Susanna Hla Hla Soe, director of the Karen Women’s Empowerment Group, spoke to DVB's Feliz Solomon about the continued use of rape as a tool of war in Burma. (Photo: Jessica Mudditt)

By Feliz Solomon 
June 30, 2014

As Burma moves to resolve six decades of civil conflict, reports continue of sexual violence in ethnic territories. Women’s support and advocacy groups continue to accuse the Burmese military of using rape as a tool of war; more than 70 cases — about half of them fatal — have been reported since 2011.

In early June, the Burmese government took one step towards ending military rape, when they signed the United Nations’ Declaration of Commitment to End Sexual Violence in Conflict. But not everyone believes that the measure was sincere. Critics say that the government has not advanced a plan to train the military in gender sensitivity, enforce laws about sex crimes, or provide support for survivors. Some have even called the move “a PR exercise”.

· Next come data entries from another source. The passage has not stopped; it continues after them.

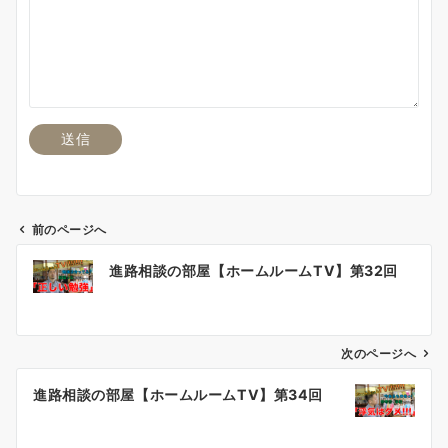
前のページへ
投
進路相談の部屋【ホームルームTV】第32回
稿
ナ
ビ
ゲ
次のページへ
ー
進路相談の部屋【ホームルームTV】第34回
シ
ョ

A delegation of women and one government official from Burma attended an international summit on sex crimes in conflict earlier this month, hosted by the British government. Upon her return to Rangoon, DVB spoke with Susanna Hla Hla Soe, director of the Karen Women’s Empowerment Group, about the promises made and the root causes of sexual violence.

Q: Now that the Burmese government has signed the UN’s Declaration on Sexual Violence in Conflict, what plans have they put forth to implement it?

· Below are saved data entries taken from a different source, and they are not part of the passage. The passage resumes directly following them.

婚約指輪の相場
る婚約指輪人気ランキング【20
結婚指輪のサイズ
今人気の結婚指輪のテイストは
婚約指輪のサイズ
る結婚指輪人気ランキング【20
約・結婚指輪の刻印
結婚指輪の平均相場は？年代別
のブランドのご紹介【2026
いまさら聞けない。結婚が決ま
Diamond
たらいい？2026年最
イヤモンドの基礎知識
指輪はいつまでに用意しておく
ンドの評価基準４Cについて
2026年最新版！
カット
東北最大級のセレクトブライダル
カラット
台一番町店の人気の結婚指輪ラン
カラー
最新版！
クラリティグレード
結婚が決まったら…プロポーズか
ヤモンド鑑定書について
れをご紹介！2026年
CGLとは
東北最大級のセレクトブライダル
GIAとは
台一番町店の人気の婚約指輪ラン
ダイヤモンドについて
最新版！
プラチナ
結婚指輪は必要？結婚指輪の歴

A: The government has endorsed the agreement. When we spoke with Burma’s deputy minister of foreign affairs at the summit, he said that he will come back [to Burma] and meet with the government to talk about implementation. He said that success will require collaboration with civil society organisations; that is crucial.

So we welcome this and we are happy. But what we don’t want is for this to be like other agreements, such as CEDAW [Committee on the Elimination of Discrimination against Women]. It was signed 17 years ago and nothing has happened. We don’t want this to happen again, so we really encourage and support the government to take this up – to make sure they stop sexual violence in conflict.

Q: Could you explain why impunity is such a huge problem in Burma’s ethnic territories?

A: Sexual violence is used systematically, and the main problem is the law. There is zero law enforcement on these cases. They excuse it, every time. They say, ‘We, the military have our own law, our own institutions. So don’t worry, we can handle it by ourselves.’ It’s a kind of impunity.

The military needs to be controlled; they should be under civilian control.

Q: What is the role of women in Burma’s peace process? Is there enough representation?

A: Enough? No.

We rarely see women’s participation in the peace process. There is some in Karen, Karenni and Mon [states], but in other cases, we don’t see any women participating in the peace process.

Q: What message would you like to bring back to the women of Burma, following the summit in London?

A: Only one person at the summit talked about the root cause of the problem. It is militarisation. Leymah Gbowee, the Nobel peace prize winner, was the only one to mention the root cause. The others, they didn’t talk about it.

People are using all these polite words. The top leaders talk, they comment, but we’re not clear about the mechanisms, how they will bring justice to the victims. During the summit, we mostly heard from very big organisations, like INGOs and the UN. They’re on the panels; they talk; they use the best words. But we shouldn’t forget the capacity of local organisations. They live with the community, they know the real problems.